This dynamic is not new. Since colonial times, Africa has been observed, dissected, classified. Its cultures were studied not to protect them but to control them, sometimes to mock them. What changes today is the active participation of some Africans in this exposure. Out of a need for recognition, economic opportunism, or ignorance of consequences, they become conduits of modern profanation. Mystery is delivered turnkey, subtitled, monetized. Greed never needed a passport.
The story of Cameroon’s national team in the 1990s illustrates this in a fascinating way. The Indomitable Lions were feared everywhere. At the 1990 World Cup in Italy, they beat Argentina, the defending champions, and became the first African team to reach the quarter-finals.
People spoke of their exceptional mental strength, of a collective energy impossible to explain by tactics alone. Rumors swirled: rituals, spiritual protections, traditional practices. Nothing was confirmed; everything was hinted at. The players themselves stayed vague, smiling mysteriously at journalists’ insistent questions.
And that blur fed their aura. Mystery intimidated. Opponents doubted before even stepping onto the pitch. But over time came reports, former players’ confessions, explanatory documentaries. As everything was said, the veil lifted. The mystery became just another media analysis. Coincidence or consequence, the team never regained that particular aura, despite later generations of talented players.

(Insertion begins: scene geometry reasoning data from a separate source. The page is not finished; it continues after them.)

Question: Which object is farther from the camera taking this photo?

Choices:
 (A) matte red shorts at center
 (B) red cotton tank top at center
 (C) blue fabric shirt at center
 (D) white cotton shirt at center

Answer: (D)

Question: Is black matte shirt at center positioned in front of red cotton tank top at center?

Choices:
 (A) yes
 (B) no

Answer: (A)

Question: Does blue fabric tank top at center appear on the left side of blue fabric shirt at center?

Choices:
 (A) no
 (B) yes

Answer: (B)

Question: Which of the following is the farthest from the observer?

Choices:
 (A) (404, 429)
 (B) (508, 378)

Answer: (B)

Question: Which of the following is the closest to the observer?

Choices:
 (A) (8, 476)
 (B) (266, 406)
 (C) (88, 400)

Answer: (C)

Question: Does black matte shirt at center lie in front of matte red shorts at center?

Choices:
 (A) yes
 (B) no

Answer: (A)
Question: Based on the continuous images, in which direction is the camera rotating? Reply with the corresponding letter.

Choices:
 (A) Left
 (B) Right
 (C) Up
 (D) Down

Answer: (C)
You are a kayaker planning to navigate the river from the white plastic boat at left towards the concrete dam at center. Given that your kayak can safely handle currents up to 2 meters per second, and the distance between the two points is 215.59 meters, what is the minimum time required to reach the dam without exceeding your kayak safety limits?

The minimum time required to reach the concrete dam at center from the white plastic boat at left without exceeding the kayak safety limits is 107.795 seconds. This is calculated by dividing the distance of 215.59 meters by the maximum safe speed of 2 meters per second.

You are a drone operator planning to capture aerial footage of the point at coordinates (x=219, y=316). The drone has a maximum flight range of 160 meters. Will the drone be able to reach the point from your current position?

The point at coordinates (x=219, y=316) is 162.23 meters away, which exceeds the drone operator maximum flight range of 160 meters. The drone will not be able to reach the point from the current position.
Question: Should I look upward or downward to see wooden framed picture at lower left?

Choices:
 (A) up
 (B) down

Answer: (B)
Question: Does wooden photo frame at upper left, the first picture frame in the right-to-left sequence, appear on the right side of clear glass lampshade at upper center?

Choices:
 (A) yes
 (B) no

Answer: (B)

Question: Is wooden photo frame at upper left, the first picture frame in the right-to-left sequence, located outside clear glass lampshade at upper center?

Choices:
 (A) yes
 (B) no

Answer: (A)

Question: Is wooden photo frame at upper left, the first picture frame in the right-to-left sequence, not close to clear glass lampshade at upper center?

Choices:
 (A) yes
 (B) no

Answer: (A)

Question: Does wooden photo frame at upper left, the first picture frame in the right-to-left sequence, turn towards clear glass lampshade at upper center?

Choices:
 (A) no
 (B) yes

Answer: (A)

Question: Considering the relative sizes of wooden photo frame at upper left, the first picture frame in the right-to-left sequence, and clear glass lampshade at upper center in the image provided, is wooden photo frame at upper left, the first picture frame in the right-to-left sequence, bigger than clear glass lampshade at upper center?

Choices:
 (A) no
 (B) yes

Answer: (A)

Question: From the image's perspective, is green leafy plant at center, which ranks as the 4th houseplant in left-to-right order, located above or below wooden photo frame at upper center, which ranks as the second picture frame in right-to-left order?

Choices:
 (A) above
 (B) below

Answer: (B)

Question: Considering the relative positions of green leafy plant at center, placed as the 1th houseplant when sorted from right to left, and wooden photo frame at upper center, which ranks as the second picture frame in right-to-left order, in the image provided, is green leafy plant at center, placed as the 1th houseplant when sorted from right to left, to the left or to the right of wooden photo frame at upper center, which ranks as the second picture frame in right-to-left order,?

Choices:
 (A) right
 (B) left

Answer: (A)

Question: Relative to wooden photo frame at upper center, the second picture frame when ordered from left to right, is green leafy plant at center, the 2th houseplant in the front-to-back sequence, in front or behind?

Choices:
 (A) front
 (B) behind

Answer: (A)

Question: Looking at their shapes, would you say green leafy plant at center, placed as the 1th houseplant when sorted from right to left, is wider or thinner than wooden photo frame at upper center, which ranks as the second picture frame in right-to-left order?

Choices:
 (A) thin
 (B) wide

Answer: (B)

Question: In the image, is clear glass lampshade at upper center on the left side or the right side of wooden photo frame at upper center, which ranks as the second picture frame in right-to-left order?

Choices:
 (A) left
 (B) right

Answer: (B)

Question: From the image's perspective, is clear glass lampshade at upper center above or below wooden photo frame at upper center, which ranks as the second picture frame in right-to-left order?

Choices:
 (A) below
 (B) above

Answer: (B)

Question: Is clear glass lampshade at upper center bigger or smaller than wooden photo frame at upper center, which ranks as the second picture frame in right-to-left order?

The question deserves to be asked honestly: does every mystery deserve to be preserved? The answer is not simple. Some practices hidden under a sacred veil have justified condemnable acts. In those cases, lifting the veil becomes a moral necessity.
It is clear that the sacred stone rite (ÉPÉ ÉKPÉ) of the peoples of Aného in Togo should be documented in the media to rally the younger generation—less involved—to an interest in customs, rites, and traditions. But no one really knows where the sacred stone is taken from or how it is chosen.
The point is not to refuse all documentation or cultural exchange. It is to set clear limits and ask who is telling the story, for whom, and for what purpose. Sacred knowledge is not just another piece of content; a ritual is not a backdrop for an exotic documentary; a tradition is not a marketing hook.
At Betfrika, we believe Africa does not need to be fully explained to be respected. This idea of preserving what matters—cultural or natural—also echoes what our questionnaire revealed among young African entrepreneurs. Some forces draw their power precisely from what escapes the camera, the microphone, and the commentary of self-proclaimed experts.